**What this task involves**. Give the entries below again exactly. Their pictures are not needed.

BEGIN Supplied material

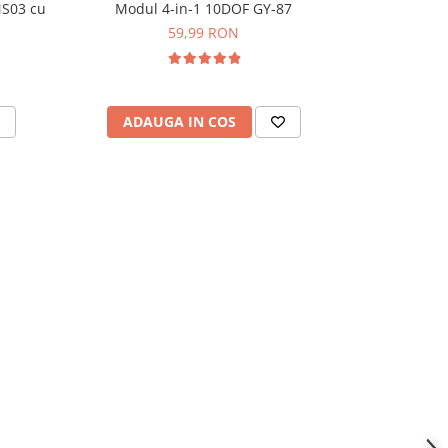
MS03 cu
Modul 4-in-1 10DOF GY-87
Senzor d
59,99 RON
ADAUGA IN COS
ADAU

END Supplied material

**Written solution**.
MS03 cu
Modul 4-in-1 10DOF GY-87
Senzor d
59,99 RON
ADAUGA IN COS
ADAU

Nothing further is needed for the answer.